Thursday, February 12, 2009

August 25, 05 - About hedonism, thanking friends, looking for a life purpose, identity issues

1266 days ago

Ok, Im starting with the last one...basically what I want from life is to be able to be myself - 24 hours, have a medallion that reads ESSE QUAM VIDERI - To be, rather than to seem (just got translation from Internet, I thought it was I am what you see, that's even better!). Therefor, find a job that would allow me to show and develop my real self, my best skills.

An university proffesor of mine (Roger Tessier, from Montréal!) told me once I am like a gardener that has all kinds of fruits and vegetables in his garden and doesn't know what to pick, letting some of them rotten.
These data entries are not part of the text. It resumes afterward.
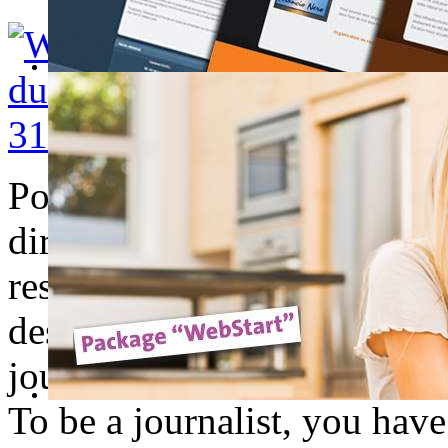
Pour être journaliste, il fa
direct est lancé, il faut faire
rester professionnel, même
des millions de téléspectate
journaliste parvient à lancer
To be a journalist, you have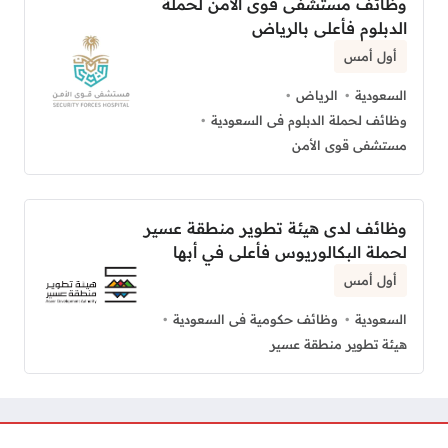
وظائف مستشفى قوى الأمن لحملة
الدبلوم فأعلى بالرياض
أول أمس
السعودية
الرياض
وظائف لحملة الدبلوم فى السعودية
مستشفى قوى الأمن
وظائف لدى هيئة تطوير منطقة عسير
لحملة البكالوريوس فأعلى في أبها
أول أمس
السعودية
وظائف حكومية فى السعودية
هيئة تطوير منطقة عسير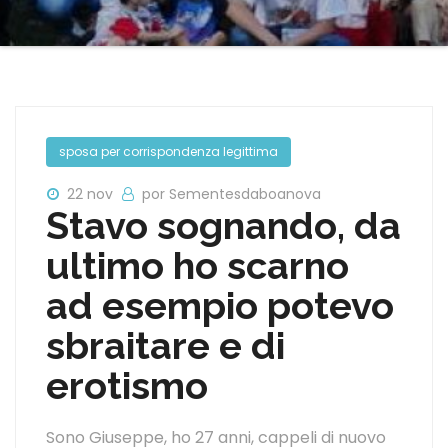
sposa per corrispondenza legittima
22 nov
por Sementesdaboanova
Stavo sognando, da
ultimo ho scarno
ad esempio potevo
sbraitare e di
erotismo
Sono Giuseppe, ho 27 anni, cappeli di nuovo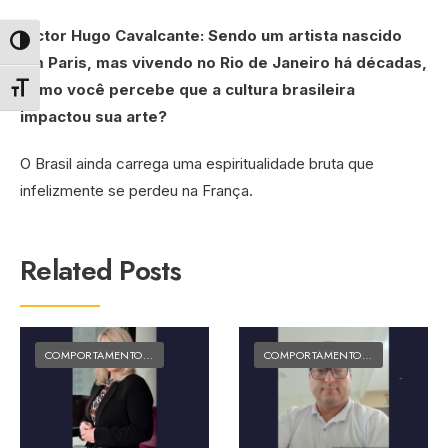
Victor Hugo Cavalcante: Sendo um artista nascido
Alternar alto contraste
em Paris, mas vivendo no Rio de Janeiro há décadas,
como você percebe que a cultura brasileira
Alternar tamanho da fonte
impactou sua arte?
O Brasil ainda carrega uma espiritualidade bruta que
infelizmente se perdeu na França.
Related Posts
COMPORTAMENTO E CULTURA
•
MATÉRIAS DO FOLK
COMPORTAMENTO E CULTURA
•
MA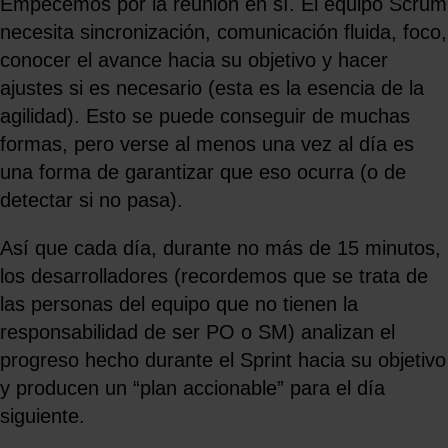
Empecemos por la reunión en sí. El equipo Scrum
necesita sincronización, comunicación fluida, foco,
conocer el avance hacia su objetivo y hacer
ajustes si es necesario (esta es la esencia de la
agilidad). Esto se puede conseguir de muchas
formas, pero verse al menos una vez al día es
una forma de garantizar que eso ocurra (o de
detectar si no pasa).
Así que cada día, durante no más de 15 minutos,
los desarrolladores (recordemos que se trata de
las personas del equipo que no tienen la
responsabilidad de ser PO o SM) analizan el
progreso hecho durante el Sprint hacia su objetivo
y producen un “plan accionable” para el día
siguiente.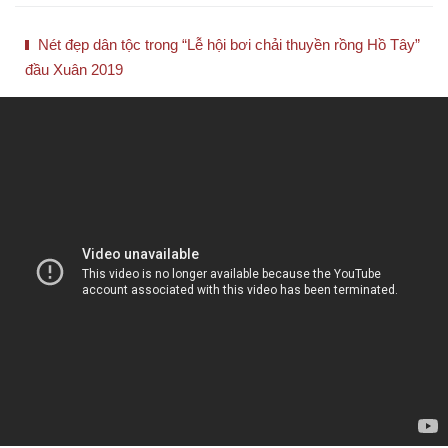
Nét đẹp dân tộc trong “Lễ hội bơi chải thuyền rồng Hồ Tây”
đầu Xuân 2019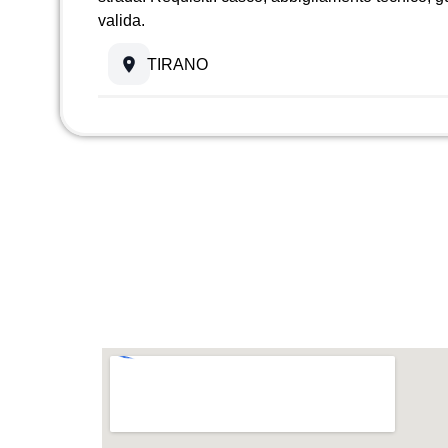
valida.
TIRANO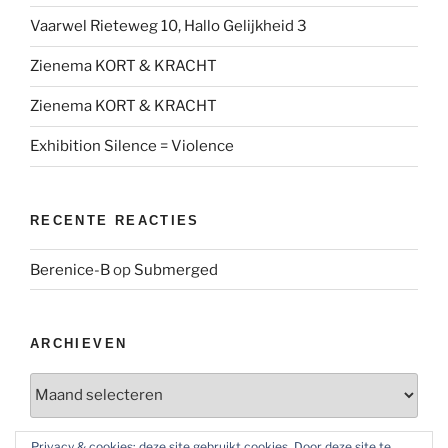
Vaarwel Rieteweg 10, Hallo Gelijkheid 3
Zienema KORT & KRACHT
Zienema KORT & KRACHT
Exhibition Silence = Violence
RECENTE REACTIES
Berenice-B
op
Submerged
ARCHIEVEN
Archieven
Privacy & cookies: deze site gebruikt cookies. Door deze site te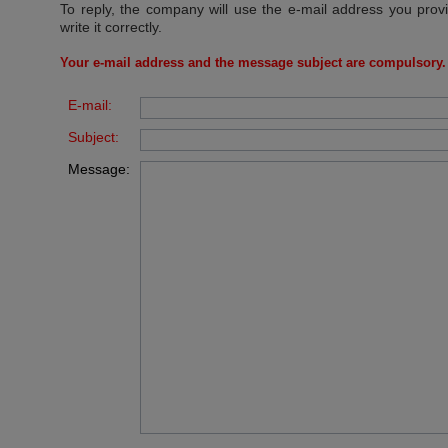
To reply, the company will use the e-mail address you prov
write it correctly.
Your e-mail address and the message subject are compulsory.
E-mail:
Subject:
Message: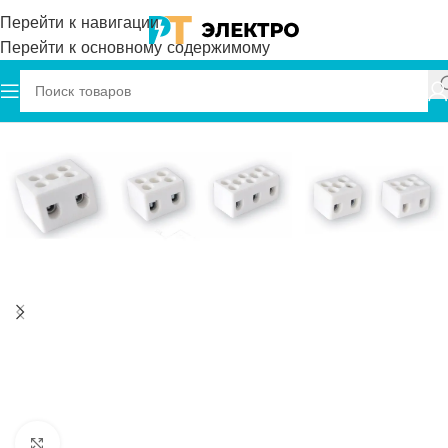
Перейти к навигации
Перейти к основному содержимому
Главная
Onka
Керамические Клеммы
Нажмите, чтобы увеличить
I guess there lies my problem: I'm unable to focus, in world that's more and more specialized.

So I'm looking for what I really, really want to do, maybe I don't even know this exists, maybe it is something still unknown to me. But I need to find it fast, as I feel I'm wasting myself.

We live in a world where hedonism - pleasure as life's ultimate purpose became most frequent way of life. Lifestyle matters so much, comfort - keep away from pain, keep away from becoming a loser, this is the worst thing that may happen. Success as a measure of all things, judged by social position, exposure, posessions. Convenient appearances, covering inner emptiness, fear of existing for real, of experiencing extreme emotions, extreme sensations replaced those.

Feeling like saying a word for my Portuguese friends who sent me two great CD's: MARIZA - TRANSPARENTE and my beloved MISIA - DIVA BOX. Mariza will be here in one month time for a concert. Funny, right? I'm going, obviously. Got also a book by Fernando Pessoa, one of the greatest modern writers. It bears the most appropriate title for the present moment: The book of anxiousness.

Well, so much for now...tomorrow I gotta go make some more money And Saturday I'll be moving alone, for the first time in my life!